[INFORMATION SHOWN Boundary: Start]

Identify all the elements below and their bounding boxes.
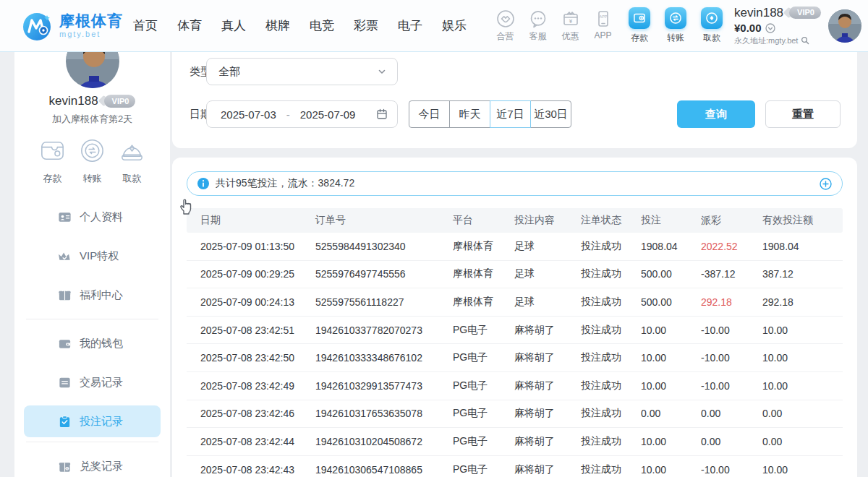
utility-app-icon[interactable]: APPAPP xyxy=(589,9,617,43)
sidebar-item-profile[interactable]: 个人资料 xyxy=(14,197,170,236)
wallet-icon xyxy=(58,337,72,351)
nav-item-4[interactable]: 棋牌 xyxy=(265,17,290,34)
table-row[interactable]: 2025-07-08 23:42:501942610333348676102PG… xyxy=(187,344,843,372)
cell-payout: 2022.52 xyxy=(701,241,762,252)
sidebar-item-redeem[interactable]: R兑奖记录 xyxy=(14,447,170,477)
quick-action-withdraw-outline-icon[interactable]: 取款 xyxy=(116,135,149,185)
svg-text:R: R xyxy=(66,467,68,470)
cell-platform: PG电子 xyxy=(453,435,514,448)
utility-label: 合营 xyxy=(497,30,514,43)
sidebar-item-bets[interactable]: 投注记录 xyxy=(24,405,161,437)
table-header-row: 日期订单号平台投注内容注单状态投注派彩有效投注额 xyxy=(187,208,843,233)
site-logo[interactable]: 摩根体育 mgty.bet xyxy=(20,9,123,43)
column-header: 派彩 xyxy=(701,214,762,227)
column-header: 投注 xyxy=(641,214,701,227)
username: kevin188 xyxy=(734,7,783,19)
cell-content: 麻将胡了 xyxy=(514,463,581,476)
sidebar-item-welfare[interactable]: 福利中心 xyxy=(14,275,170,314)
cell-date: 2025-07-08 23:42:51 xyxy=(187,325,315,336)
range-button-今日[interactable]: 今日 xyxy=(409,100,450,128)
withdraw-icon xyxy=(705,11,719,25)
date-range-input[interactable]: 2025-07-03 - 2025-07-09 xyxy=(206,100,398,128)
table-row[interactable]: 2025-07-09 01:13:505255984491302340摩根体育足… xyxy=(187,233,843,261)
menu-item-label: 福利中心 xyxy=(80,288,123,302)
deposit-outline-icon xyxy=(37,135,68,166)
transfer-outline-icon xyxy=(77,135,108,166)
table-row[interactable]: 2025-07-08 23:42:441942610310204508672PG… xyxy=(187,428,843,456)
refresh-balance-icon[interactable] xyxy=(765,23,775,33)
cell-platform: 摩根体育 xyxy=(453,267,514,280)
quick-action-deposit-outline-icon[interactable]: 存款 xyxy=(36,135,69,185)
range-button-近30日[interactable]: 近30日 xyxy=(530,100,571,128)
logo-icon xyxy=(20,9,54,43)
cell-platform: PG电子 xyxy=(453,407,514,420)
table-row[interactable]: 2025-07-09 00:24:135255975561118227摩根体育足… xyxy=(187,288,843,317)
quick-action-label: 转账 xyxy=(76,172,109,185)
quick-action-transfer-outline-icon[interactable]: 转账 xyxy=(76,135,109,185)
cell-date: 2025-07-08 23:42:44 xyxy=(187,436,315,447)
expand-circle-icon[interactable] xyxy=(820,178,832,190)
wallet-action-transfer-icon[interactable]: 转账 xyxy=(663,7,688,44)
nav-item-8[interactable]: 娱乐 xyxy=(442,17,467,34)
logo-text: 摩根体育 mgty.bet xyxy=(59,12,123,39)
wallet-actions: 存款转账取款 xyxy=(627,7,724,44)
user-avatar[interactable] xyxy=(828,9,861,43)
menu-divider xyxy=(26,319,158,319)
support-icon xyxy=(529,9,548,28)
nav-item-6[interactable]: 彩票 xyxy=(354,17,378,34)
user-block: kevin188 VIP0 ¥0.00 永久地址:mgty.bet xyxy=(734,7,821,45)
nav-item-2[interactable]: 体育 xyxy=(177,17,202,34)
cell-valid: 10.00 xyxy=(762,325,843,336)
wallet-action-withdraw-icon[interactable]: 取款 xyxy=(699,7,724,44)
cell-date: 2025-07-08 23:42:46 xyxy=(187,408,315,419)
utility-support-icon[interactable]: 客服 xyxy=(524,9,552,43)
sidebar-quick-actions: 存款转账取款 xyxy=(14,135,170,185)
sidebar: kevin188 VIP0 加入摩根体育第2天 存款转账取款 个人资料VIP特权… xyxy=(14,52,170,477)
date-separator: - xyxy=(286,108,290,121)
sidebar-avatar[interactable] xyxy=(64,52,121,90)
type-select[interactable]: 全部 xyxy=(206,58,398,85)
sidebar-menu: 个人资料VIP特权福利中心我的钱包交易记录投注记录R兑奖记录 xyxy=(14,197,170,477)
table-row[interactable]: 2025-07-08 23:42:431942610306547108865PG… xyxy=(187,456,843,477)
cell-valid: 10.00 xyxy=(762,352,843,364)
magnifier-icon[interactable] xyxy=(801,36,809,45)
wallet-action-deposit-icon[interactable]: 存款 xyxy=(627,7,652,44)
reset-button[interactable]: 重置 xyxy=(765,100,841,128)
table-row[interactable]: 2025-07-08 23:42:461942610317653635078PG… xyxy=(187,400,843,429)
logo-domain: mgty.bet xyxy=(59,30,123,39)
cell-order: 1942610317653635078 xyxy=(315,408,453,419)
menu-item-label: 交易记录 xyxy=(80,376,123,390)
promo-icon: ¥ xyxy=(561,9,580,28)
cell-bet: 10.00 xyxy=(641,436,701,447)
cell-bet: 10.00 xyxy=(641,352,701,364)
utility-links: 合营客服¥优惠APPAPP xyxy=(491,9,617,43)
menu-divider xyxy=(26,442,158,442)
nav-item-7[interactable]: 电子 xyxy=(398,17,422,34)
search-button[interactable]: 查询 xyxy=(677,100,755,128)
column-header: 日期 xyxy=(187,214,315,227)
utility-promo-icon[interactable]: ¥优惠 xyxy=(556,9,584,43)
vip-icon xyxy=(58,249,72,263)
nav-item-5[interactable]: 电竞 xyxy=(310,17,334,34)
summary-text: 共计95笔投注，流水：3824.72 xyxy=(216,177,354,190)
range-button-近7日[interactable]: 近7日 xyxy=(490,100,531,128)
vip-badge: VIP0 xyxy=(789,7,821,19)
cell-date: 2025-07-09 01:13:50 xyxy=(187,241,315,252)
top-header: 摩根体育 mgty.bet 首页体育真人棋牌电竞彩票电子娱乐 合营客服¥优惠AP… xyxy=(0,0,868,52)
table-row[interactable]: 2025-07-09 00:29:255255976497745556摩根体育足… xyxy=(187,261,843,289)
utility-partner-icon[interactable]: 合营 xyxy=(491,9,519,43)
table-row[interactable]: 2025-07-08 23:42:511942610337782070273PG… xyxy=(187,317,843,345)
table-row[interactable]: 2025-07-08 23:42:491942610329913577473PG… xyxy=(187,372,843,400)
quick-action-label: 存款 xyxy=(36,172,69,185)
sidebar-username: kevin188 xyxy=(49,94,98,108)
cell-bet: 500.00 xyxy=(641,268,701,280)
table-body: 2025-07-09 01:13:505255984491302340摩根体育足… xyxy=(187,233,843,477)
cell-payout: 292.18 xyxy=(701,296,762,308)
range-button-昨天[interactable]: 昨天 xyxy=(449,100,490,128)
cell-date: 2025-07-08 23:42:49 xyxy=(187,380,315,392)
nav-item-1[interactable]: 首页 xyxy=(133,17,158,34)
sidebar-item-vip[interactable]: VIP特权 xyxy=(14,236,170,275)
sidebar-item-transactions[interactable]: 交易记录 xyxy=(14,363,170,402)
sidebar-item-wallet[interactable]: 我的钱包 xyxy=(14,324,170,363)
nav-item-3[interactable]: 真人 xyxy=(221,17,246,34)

[INFORMATION SHOWN Boundary: End]

In your copy of the records above, include no pictures and match every line exactly.

Identify all the elements below and their bounding boxes.
utility-app-icon[interactable]: APPAPP xyxy=(589,9,617,43)
sidebar-item-profile[interactable]: 个人资料 xyxy=(14,197,170,236)
wallet-icon xyxy=(58,337,72,351)
nav-item-4[interactable]: 棋牌 xyxy=(265,17,290,34)
table-row[interactable]: 2025-07-08 23:42:501942610333348676102PG… xyxy=(187,344,843,372)
cell-payout: 2022.52 xyxy=(701,241,762,252)
sidebar-item-redeem[interactable]: R兑奖记录 xyxy=(14,447,170,477)
quick-action-withdraw-outline-icon[interactable]: 取款 xyxy=(116,135,149,185)
svg-text:R: R xyxy=(66,467,68,470)
cell-platform: PG电子 xyxy=(453,435,514,448)
utility-label: 合营 xyxy=(497,30,514,43)
sidebar-item-bets[interactable]: 投注记录 xyxy=(24,405,161,437)
table-header-row: 日期订单号平台投注内容注单状态投注派彩有效投注额 xyxy=(187,208,843,233)
site-logo[interactable]: 摩根体育 mgty.bet xyxy=(20,9,123,43)
column-header: 派彩 xyxy=(701,214,762,227)
column-header: 投注 xyxy=(641,214,701,227)
username: kevin188 xyxy=(734,7,783,19)
cell-content: 麻将胡了 xyxy=(514,463,581,476)
sidebar-item-welfare[interactable]: 福利中心 xyxy=(14,275,170,314)
cell-date: 2025-07-08 23:42:51 xyxy=(187,325,315,336)
range-button-今日[interactable]: 今日 xyxy=(409,100,450,128)
withdraw-icon xyxy=(705,11,719,25)
date-range-input[interactable]: 2025-07-03 - 2025-07-09 xyxy=(206,100,398,128)
table-row[interactable]: 2025-07-09 01:13:505255984491302340摩根体育足… xyxy=(187,233,843,261)
menu-item-label: 福利中心 xyxy=(80,288,123,302)
deposit-outline-icon xyxy=(37,135,68,166)
transfer-outline-icon xyxy=(77,135,108,166)
table-row[interactable]: 2025-07-08 23:42:441942610310204508672PG… xyxy=(187,428,843,456)
refresh-balance-icon[interactable] xyxy=(765,23,775,33)
cell-platform: 摩根体育 xyxy=(453,267,514,280)
quick-action-deposit-outline-icon[interactable]: 存款 xyxy=(36,135,69,185)
range-button-近30日[interactable]: 近30日 xyxy=(530,100,571,128)
logo-icon xyxy=(20,9,54,43)
cell-platform: PG电子 xyxy=(453,407,514,420)
table-row[interactable]: 2025-07-09 00:24:135255975561118227摩根体育足… xyxy=(187,288,843,317)
quick-action-label: 转账 xyxy=(76,172,109,185)
quick-action-transfer-outline-icon[interactable]: 转账 xyxy=(76,135,109,185)
cell-date: 2025-07-08 23:42:44 xyxy=(187,436,315,447)
expand-circle-icon[interactable] xyxy=(820,178,832,190)
wallet-action-transfer-icon[interactable]: 转账 xyxy=(663,7,688,44)
nav-item-8[interactable]: 娱乐 xyxy=(442,17,467,34)
logo-text: 摩根体育 mgty.bet xyxy=(59,12,123,39)
wallet-actions: 存款转账取款 xyxy=(627,7,724,44)
user-avatar[interactable] xyxy=(828,9,861,43)
menu-divider xyxy=(26,319,158,319)
support-icon xyxy=(529,9,548,28)
nav-item-6[interactable]: 彩票 xyxy=(354,17,378,34)
user-block: kevin188 VIP0 ¥0.00 永久地址:mgty.bet xyxy=(734,7,821,45)
nav-item-2[interactable]: 体育 xyxy=(177,17,202,34)
cell-valid: 10.00 xyxy=(762,325,843,336)
wallet-action-withdraw-icon[interactable]: 取款 xyxy=(699,7,724,44)
cell-date: 2025-07-08 23:42:46 xyxy=(187,408,315,419)
utility-support-icon[interactable]: 客服 xyxy=(524,9,552,43)
sidebar-quick-actions: 存款转账取款 xyxy=(14,135,170,185)
sidebar: kevin188 VIP0 加入摩根体育第2天 存款转账取款 个人资料VIP特权… xyxy=(14,52,170,477)
date-separator: - xyxy=(286,108,290,121)
sidebar-avatar[interactable] xyxy=(64,52,121,90)
type-select[interactable]: 全部 xyxy=(206,58,398,85)
sidebar-menu: 个人资料VIP特权福利中心我的钱包交易记录投注记录R兑奖记录 xyxy=(14,197,170,477)
table-row[interactable]: 2025-07-08 23:42:431942610306547108865PG… xyxy=(187,456,843,477)
cell-valid: 10.00 xyxy=(762,352,843,364)
magnifier-icon[interactable] xyxy=(801,36,809,45)
wallet-action-deposit-icon[interactable]: 存款 xyxy=(627,7,652,44)
reset-button[interactable]: 重置 xyxy=(765,100,841,128)
table-row[interactable]: 2025-07-08 23:42:461942610317653635078PG… xyxy=(187,400,843,429)
logo-domain: mgty.bet xyxy=(59,30,123,39)
cell-order: 1942610317653635078 xyxy=(315,408,453,419)
menu-item-label: 交易记录 xyxy=(80,376,123,390)
promo-icon: ¥ xyxy=(561,9,580,28)
cell-bet: 10.00 xyxy=(641,436,701,447)
cell-bet: 10.00 xyxy=(641,352,701,364)
utility-links: 合营客服¥优惠APPAPP xyxy=(491,9,617,43)
menu-divider xyxy=(26,442,158,442)
nav-item-7[interactable]: 电子 xyxy=(398,17,422,34)
search-button[interactable]: 查询 xyxy=(677,100,755,128)
column-header: 日期 xyxy=(187,214,315,227)
utility-promo-icon[interactable]: ¥优惠 xyxy=(556,9,584,43)
vip-icon xyxy=(58,249,72,263)
nav-item-5[interactable]: 电竞 xyxy=(310,17,334,34)
summary-text: 共计95笔投注，流水：3824.72 xyxy=(216,177,354,190)
range-button-近7日[interactable]: 近7日 xyxy=(490,100,531,128)
vip-badge: VIP0 xyxy=(789,7,821,19)
cell-date: 2025-07-09 01:13:50 xyxy=(187,241,315,252)
top-header: 摩根体育 mgty.bet 首页体育真人棋牌电竞彩票电子娱乐 合营客服¥优惠AP… xyxy=(0,0,868,52)
table-row[interactable]: 2025-07-09 00:29:255255976497745556摩根体育足… xyxy=(187,261,843,289)
utility-partner-icon[interactable]: 合营 xyxy=(491,9,519,43)
table-row[interactable]: 2025-07-08 23:42:511942610337782070273PG… xyxy=(187,317,843,345)
table-row[interactable]: 2025-07-08 23:42:491942610329913577473PG… xyxy=(187,372,843,400)
quick-action-label: 存款 xyxy=(36,172,69,185)
sidebar-username: kevin188 xyxy=(49,94,98,108)
cell-bet: 500.00 xyxy=(641,268,701,280)
table-body: 2025-07-09 01:13:505255984491302340摩根体育足… xyxy=(187,233,843,477)
cell-payout: 292.18 xyxy=(701,296,762,308)
range-button-昨天[interactable]: 昨天 xyxy=(449,100,490,128)
cell-date: 2025-07-08 23:42:49 xyxy=(187,380,315,392)
nav-item-1[interactable]: 首页 xyxy=(133,17,158,34)
sidebar-item-vip[interactable]: VIP特权 xyxy=(14,236,170,275)
sidebar-item-transactions[interactable]: 交易记录 xyxy=(14,363,170,402)
sidebar-item-wallet[interactable]: 我的钱包 xyxy=(14,324,170,363)
nav-item-3[interactable]: 真人 xyxy=(221,17,246,34)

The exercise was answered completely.